>>>
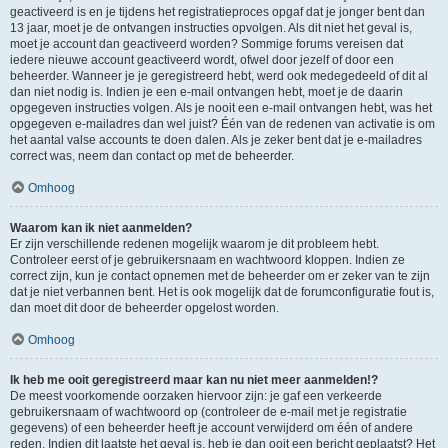
geactiveerd is en je tijdens het registratieproces opgaf dat je jonger bent dan
13 jaar, moet je de ontvangen instructies opvolgen. Als dit niet het geval is,
moet je account dan geactiveerd worden? Sommige forums vereisen dat
iedere nieuwe account geactiveerd wordt, ofwel door jezelf of door een
beheerder. Wanneer je je geregistreerd hebt, werd ook medegedeeld of dit al
dan niet nodig is. Indien je een e-mail ontvangen hebt, moet je de daarin
opgegeven instructies volgen. Als je nooit een e-mail ontvangen hebt, was het
opgegeven e-mailadres dan wel juist? Één van de redenen van activatie is om
het aantal valse accounts te doen dalen. Als je zeker bent dat je e-mailadres
correct was, neem dan contact op met de beheerder.
Omhoog
Waarom kan ik niet aanmelden?
Er zijn verschillende redenen mogelijk waarom je dit probleem hebt.
Controleer eerst of je gebruikersnaam en wachtwoord kloppen. Indien ze
correct zijn, kun je contact opnemen met de beheerder om er zeker van te zijn
dat je niet verbannen bent. Het is ook mogelijk dat de forumconfiguratie fout is,
dan moet dit door de beheerder opgelost worden.
Omhoog
Ik heb me ooit geregistreerd maar kan nu niet meer aanmelden!?
De meest voorkomende oorzaken hiervoor zijn: je gaf een verkeerde
gebruikersnaam of wachtwoord op (controleer de e-mail met je registratie
gegevens) of een beheerder heeft je account verwijderd om één of andere
reden. Indien dit laatste het geval is, heb je dan ooit een bericht geplaatst? Het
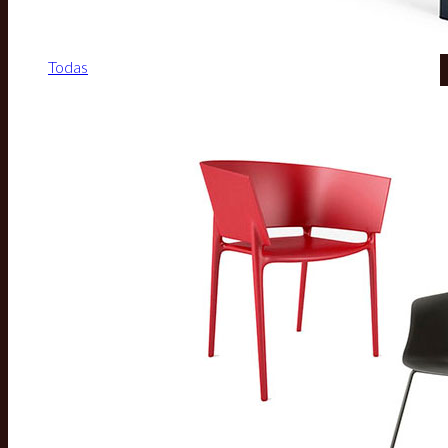
Todas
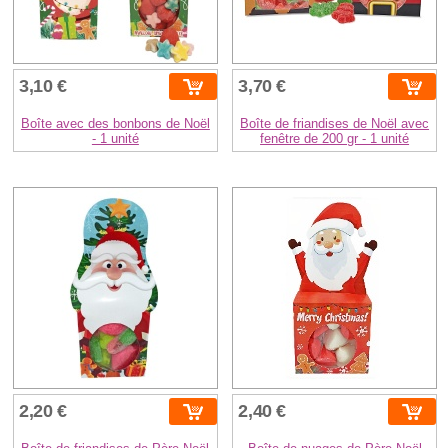
3,10 €
3,70 €
Boîte avec des bonbons de Noël
Boîte de friandises de Noël avec
- 1 unité
fenêtre de 200 gr - 1 unité
2,20 €
2,40 €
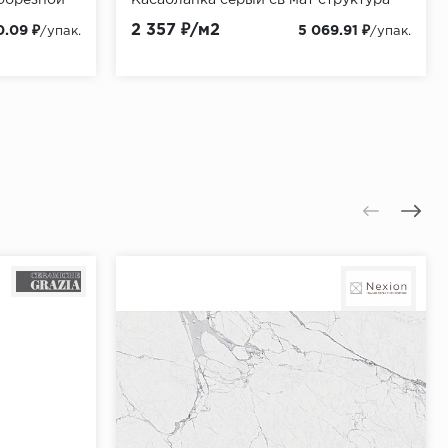
24уп)
60x119,5 (2,151м2/51,624м2/24уп)
2 357 ₽/м2
0.09 ₽
5 069.91 ₽
/упак.
/упак.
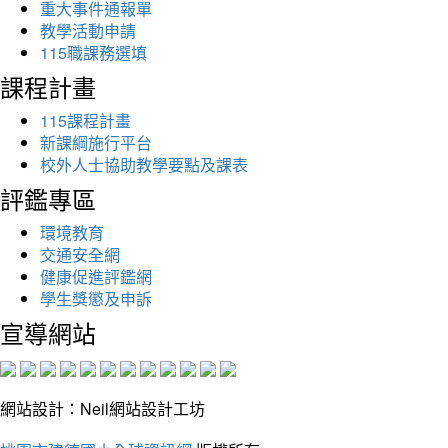
重大事件通報單
教學活動申請
115職課務選填
課程計畫
115課程計畫
新課綱施行平台
校外人士協助教學要點及課表
評鑑專區
環境教育
交通安全網
健康促進評鑑網
學生獎懲及申訴
宣導網站
網站設計：Neil網站設計工坊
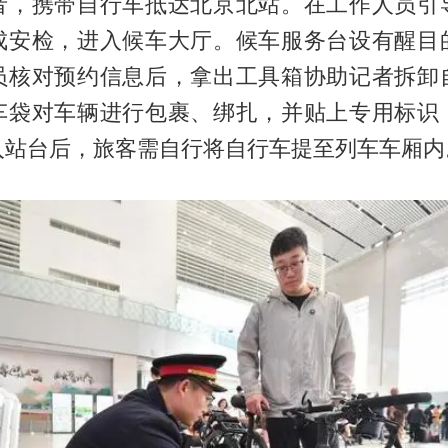
者，携带自行车抵达北京北站。在工作人员引
成安检，进入候车大厅。候车服务台设有醒目
员核对预约信息后，拿出工具箱协助记者拆卸
车袋对车辆进行包裹、绑扎，并贴上专用标识
入站台后，旅客需自行将自行车提至列车车厢内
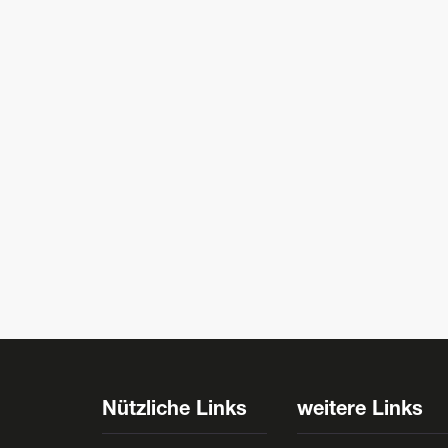
Nützliche Links
weitere Links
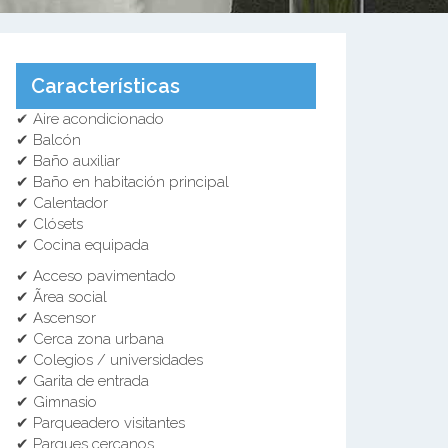
Características
✔ Aire acondicionado
✔ Balcón
✔ Baño auxiliar
✔ Baño en habitación principal
✔ Calentador
✔ Clósets
✔ Cocina equipada
✔ Acceso pavimentado
✔ Ãrea social
✔ Ascensor
✔ Cerca zona urbana
✔ Colegios / universidades
✔ Garita de entrada
✔ Gimnasio
✔ Parqueadero visitantes
✔ Parques cercanos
<<<
Because the pictures are not wanted, retype every record exactly without them.

geactiveerd is en je tijdens het registratieproces opgaf dat je jonger bent dan
13 jaar, moet je de ontvangen instructies opvolgen. Als dit niet het geval is,
moet je account dan geactiveerd worden? Sommige forums vereisen dat
iedere nieuwe account geactiveerd wordt, ofwel door jezelf of door een
beheerder. Wanneer je je geregistreerd hebt, werd ook medegedeeld of dit al
dan niet nodig is. Indien je een e-mail ontvangen hebt, moet je de daarin
opgegeven instructies volgen. Als je nooit een e-mail ontvangen hebt, was het
opgegeven e-mailadres dan wel juist? Één van de redenen van activatie is om
het aantal valse accounts te doen dalen. Als je zeker bent dat je e-mailadres
correct was, neem dan contact op met de beheerder.
Omhoog
Waarom kan ik niet aanmelden?
Er zijn verschillende redenen mogelijk waarom je dit probleem hebt.
Controleer eerst of je gebruikersnaam en wachtwoord kloppen. Indien ze
correct zijn, kun je contact opnemen met de beheerder om er zeker van te zijn
dat je niet verbannen bent. Het is ook mogelijk dat de forumconfiguratie fout is,
dan moet dit door de beheerder opgelost worden.
Omhoog
Ik heb me ooit geregistreerd maar kan nu niet meer aanmelden!?
De meest voorkomende oorzaken hiervoor zijn: je gaf een verkeerde
gebruikersnaam of wachtwoord op (controleer de e-mail met je registratie
gegevens) of een beheerder heeft je account verwijderd om één of andere
reden. Indien dit laatste het geval is, heb je dan ooit een bericht geplaatst? Het
Todas
3,10 €
3,70 €
Boîte avec des bonbons de Noël
Boîte de friandises de Noël avec
- 1 unité
fenêtre de 200 gr - 1 unité
2,20 €
2,40 €
24уп)
60x119,5 (2,151м2/51,624м2/24уп)
2 357 ₽/м2
0.09 ₽
5 069.91 ₽
/упак.
/упак.
重大事件通報單
教學活動申請
115職課務選填
課程計畫
115課程計畫
新課綱施行平台
校外人士協助教學要點及課表
評鑑專區
環境教育
交通安全網
健康促進評鑑網
學生獎懲及申訴
宣導網站
網站設計：Neil網站設計工坊
者，携带自行车抵达北京北站。在工作人员引
成安检，进入候车大厅。候车服务台设有醒目
员核对预约信息后，拿出工具箱协助记者拆卸
车袋对车辆进行包裹、绑扎，并贴上专用标识
入站台后，旅客需自行将自行车提至列车车厢内
Nützliche Links
weitere Links
Características
✔ Aire acondicionado
✔ Balcón
✔ Baño auxiliar
✔ Baño en habitación principal
✔ Calentador
✔ Clósets
✔ Cocina equipada
✔ Acceso pavimentado
✔ Ãrea social
✔ Ascensor
✔ Cerca zona urbana
✔ Colegios / universidades
✔ Garita de entrada
✔ Gimnasio
✔ Parqueadero visitantes
✔ Parques cercanos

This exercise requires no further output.